Date de début de publication du BOI : 30/10/1997
Identifiant juridique : 4C92
Références du document :  4C92

CHAPITRE 2 LES EFFETS GÉNÉRAUX DES DISPOSITIONS DE L'ARTICLE 238 A DU CGI


CHAPITRE 2

LES EFFETS GÉNÉRAUX DES DISPOSITIONS DE L'ARTICLE 238 A DU CGI


Lorsque les conditions mises à son application se trouvent réunies, l'article 238 A du CGI a pour effet d'écarter complètement l'apparence juridique créée par le contribuable 1 . Ce dernier a, par suite, la charge d'apporter les éléments nécessaires à la reconstitution de la situation de droit ou de fait. Mais il conserve pour le surplus toutes ses garanties de droit commun.

Ces trois points seront successivement examinés.


  A. L'APPARENCE JURIDIQUE EST ÉCARTÉE


1Le principe général du respect des situations de droit privé a, pour l'Administration des Impôts, une double conséquence : les conventions sont réputées sincères et, d'autre part, lorsqu'elles prévoient des obligations réciproques, ces obligations sont présumées être normalement équilibrées.
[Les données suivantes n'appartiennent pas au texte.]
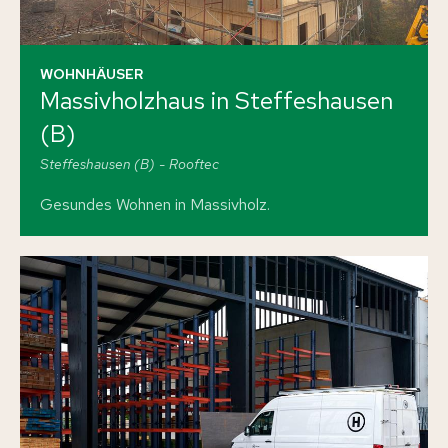
WOHNHÄUSER
Massivholzhaus in Steffeshausen
(B)
Steffeshausen (B)
Rooftec
Gesundes Wohnen in Massivholz.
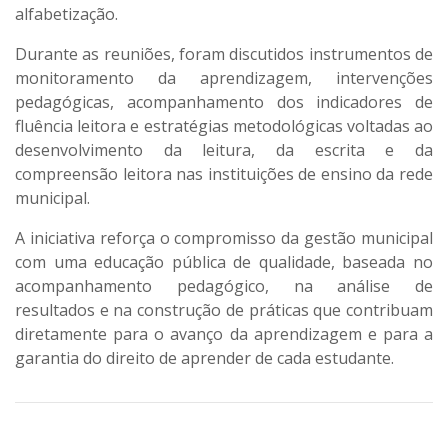
alfabetização.
Durante as reuniões, foram discutidos instrumentos de
monitoramento da aprendizagem, intervenções
pedagógicas, acompanhamento dos indicadores de
fluência leitora e estratégias metodológicas voltadas ao
desenvolvimento da leitura, da escrita e da
compreensão leitora nas instituições de ensino da rede
municipal.
A iniciativa reforça o compromisso da gestão municipal
com uma educação pública de qualidade, baseada no
acompanhamento pedagógico, na análise de
resultados e na construção de práticas que contribuam
diretamente para o avanço da aprendizagem e para a
garantia do direito de aprender de cada estudante.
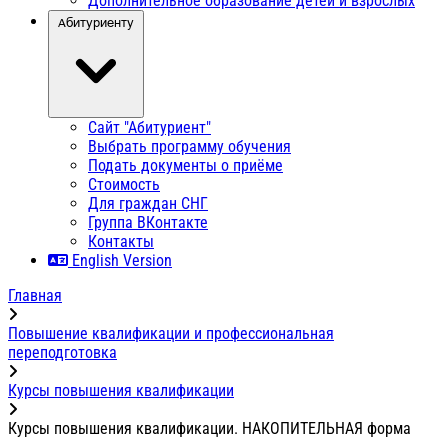
Дополнительное образование детей и взрослых
Абитуриенту
Сайт "Абитуриент"
Выбрать программу обучения
Подать документы о приёме
Стоимость
Для граждан СНГ
Группа ВКонтакте
Контакты
English Version
Главная
Повышение квалификации и профессиональная
переподготовка
Курсы повышения квалификации
Курсы повышения квалификации. НАКОПИТЕЛЬНАЯ форма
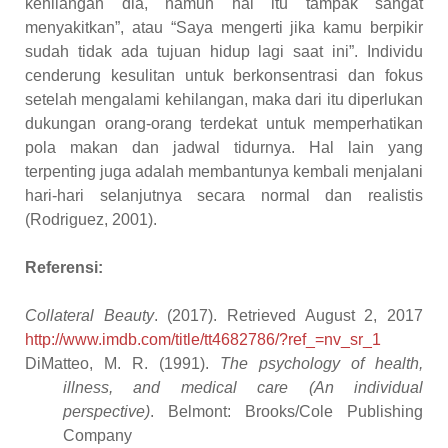
kehilangan dia, namun hal itu tampak sangat
menyakitkan”, atau “Saya mengerti jika kamu berpikir
sudah tidak ada tujuan hidup lagi saat ini”. Individu
cenderung kesulitan untuk berkonsentrasi dan fokus
setelah mengalami kehilangan, maka dari itu diperlukan
dukungan orang-orang terdekat untuk memperhatikan
pola makan dan jadwal tidurnya. Hal lain yang
terpenting juga adalah membantunya kembali menjalani
hari-hari selanjutnya secara normal dan realistis
(Rodriguez, 2001).
Referensi:
Collateral Beauty
. (2017). Retrieved August 2, 2017
http://www.imdb.com/title/tt4682786/?ref_=nv_sr_1
DiMatteo, M. R. (1991).
The psychology of health,
illness, and medical care (An individual
perspective)
. Belmont: Brooks/Cole Publishing
Company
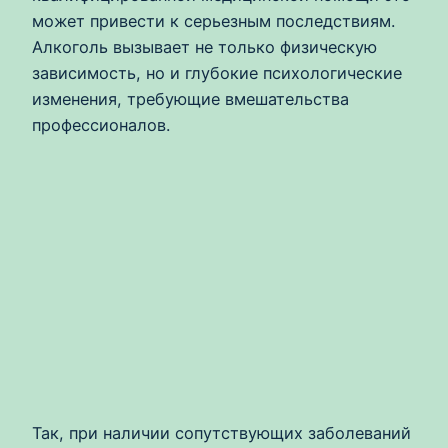
может привести к серьезным последствиям.
Алкоголь вызывает не только физическую
зависимость, но и глубокие психологические
изменения, требующие вмешательства
профессионалов.
Так, при наличии сопутствующих заболеваний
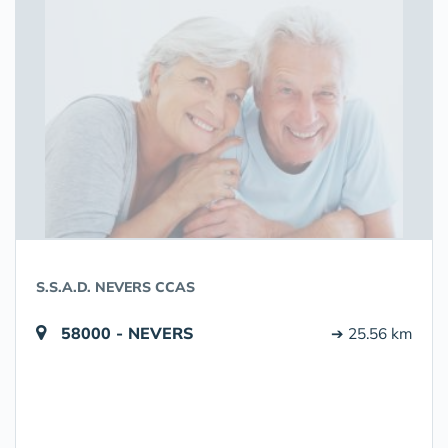
S.S.A.D. NEVERS CCAS
58000 - NEVERS
➔ 25.56 km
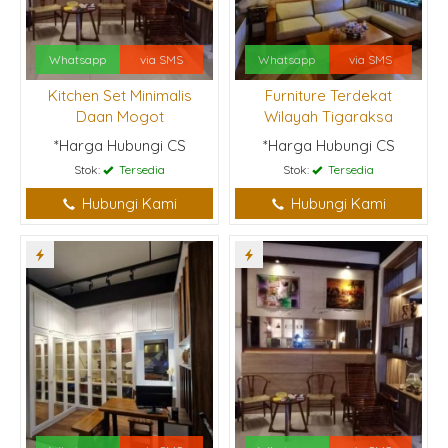
Whatsapp
via SMS
Whatsapp
via SMS
Kitchen Set Minimalis
Furniture Terdekat
Daan Mogot
Wilayah Tigaraksa
*Harga Hubungi CS
*Harga Hubungi CS
Stok:
Tersedia
Stok:
Tersedia
Hubungi Kami
Hubungi Kami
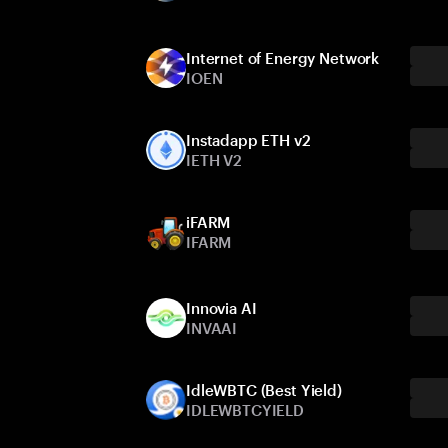
Internet of Energy Network
IOEN
Instadapp ETH v2
IETH V2
iFARM
IFARM
Innovia AI
INVAAI
IdleWBTC (Best Yield)
IDLEWBTCYIELD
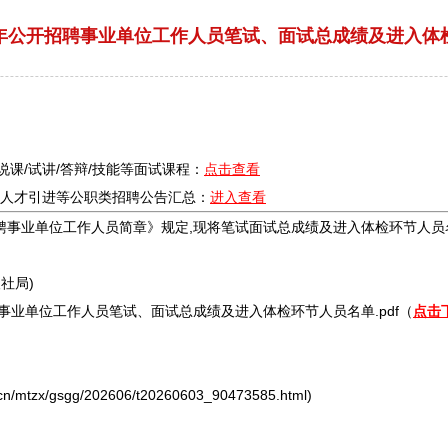
半年公开招聘事业单位工作人员笔试、面试总成绩及进入体
/说课/试讲/答辩/技能等面试课程：
点击查看
疗/人才引进等公职类
招聘
公告汇总：
进入查看
聘
事业单位
工作人员简章》规定,现将笔试面试总成绩及进入体检环节人员
社局)
事业单位
工作人员笔试、面试总成绩及进入体检环节人员名单.pdf（
点击
mtzx/gsgg/202606/t20260603_90473585.html)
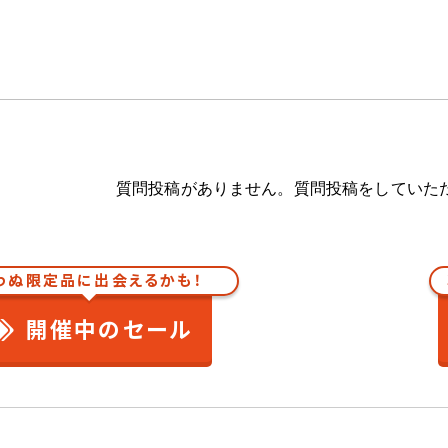
質問投稿がありません。質問投稿をしていた
わぬ限定品に出会えるかも！
開催中のセール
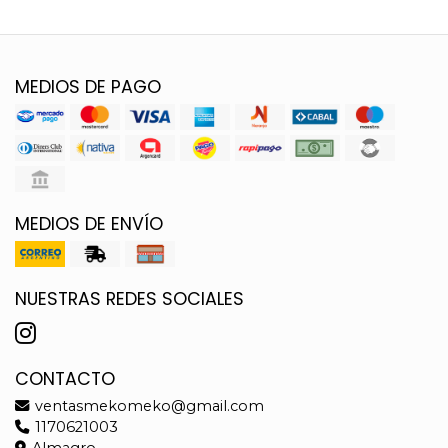
MEDIOS DE PAGO
MEDIOS DE ENVÍO
NUESTRAS REDES SOCIALES
CONTACTO
ventasmekomeko@gmail.com
1170621003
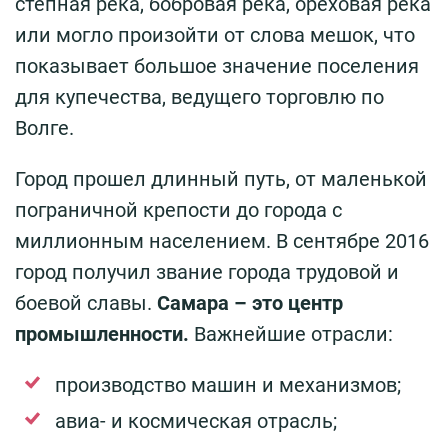
степная река, бобровая река, ореховая река
или могло произойти от слова мешок, что
показывает большое значение поселения
для купечества, ведущего торговлю по
Волге.
Город прошел длинный путь, от маленькой
пограничной крепости до города с
миллионным населением. В сентябре 2016
город получил звание города трудовой и
боевой славы.
Самара – это центр
промышленности.
Важнейшие отрасли:
производство машин и механизмов;
авиа- и космическая отрасль;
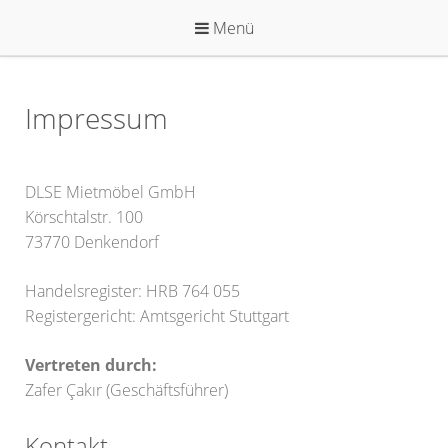
Zum
Menü
Inhalt
springen
Impressum
DLSE Mietmöbel GmbH
Körschtalstr. 100
73770 Denkendorf
Handelsregister: HRB 764 055
Registergericht: Amtsgericht Stuttgart
Vertreten durch:
Zafer Çakır (Geschäftsführer)
Kontakt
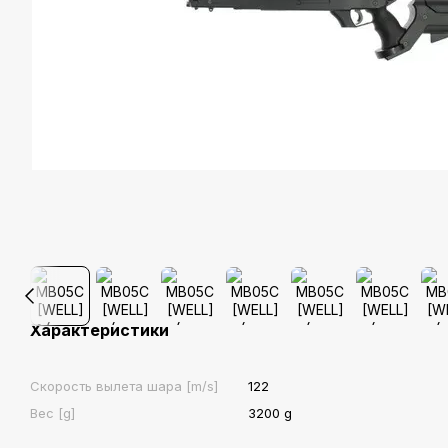
Характеристики
Скорость вылета шара [m/s]
122
Вес [g]
3200 g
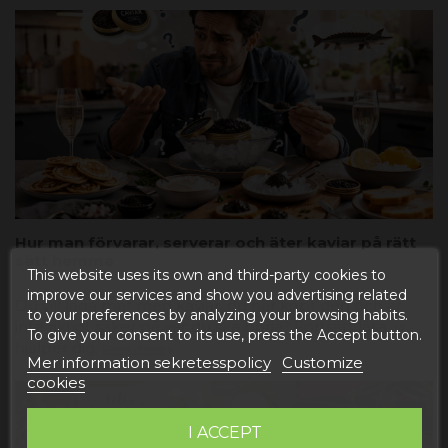
Hur man förvarar, serverar och äter kaviar på rätt
sätt hemma
This website uses its own and third-party cookies to
improve our services and show you advertising related
Du vill laga mat med kaviar, du har köpt den och är
to your preferences by analyzing your browsing habits.
inte riktigt säker på var du ska börja? Fortsätt läsa, vi
To give your consent to its use, press the Accept button.
hjälper dig.
Read more
Mer information sekretesspolicy
Customize
cookies
I ACCEPT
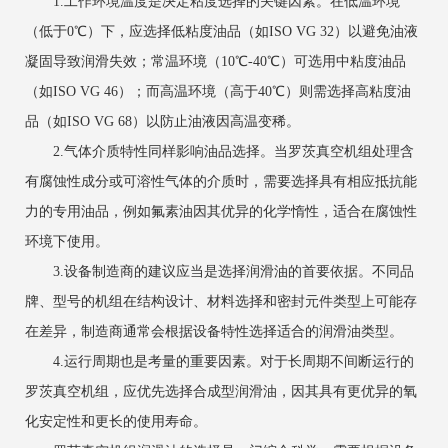
1.工作环境温度是决定粘度选择的关键因素。在低温环境
（低于0℃）下，应选择低粘度油品（如ISO VG 32）以避免油液
凝固导致润滑失效；常温环境（10℃-40℃）可选用中粘度油品
（如ISO VG 46）；而高温环境（高于40℃）则需选择高粘度油
品（如ISO VG 68）以防止油液因高温变稀。
2.气体介质特性同样影响油品选择。当罗茨真空机组处理含
有腐蚀性成分或可溶性气体的介质时，需要选择具有相应抵抗能
力的专用油品，例如氟素油因其优异的化学惰性，适合在腐蚀性
环境下使用。
3.设备制造商的建议应当是选择润滑油的首要依据。不同品
牌、型号的机组在结构设计、材料选择和密封元件类型上可能存
在差异，制造商通常会根据设备特性选择适合的润滑油类型。
4.运行周期也是考量的重要因素。对于长周期不间断运行的
罗茨真空机组，应优先选择合成型润滑油，因其具有更优异的氧
化安定性和更长的使用寿命。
2L'article 238 A prend le contrepied de ce principe. Les rapports contractuels qui obligent au paiement des charges en cause sont présumés fictifs et si la preuve de leur réalité est rapportée, ils sont censés avoir fait peser sur le débiteur des obligations devant être qualifiées d'anormales ou d'exagérées.

3Ainsi, lorsqu'un contribuable retranche de telles charges des sommes passibles de l'impôt, il doit apporter la preuve que les dépenses correspondent à des opérations réelles et qu'elles ne présentent pas un caractère anormal ou exagéré.

4Le reversement opéré par l'article 238 A va donc bien au-delà de la présomption légale posée par l'article 57 du CGI.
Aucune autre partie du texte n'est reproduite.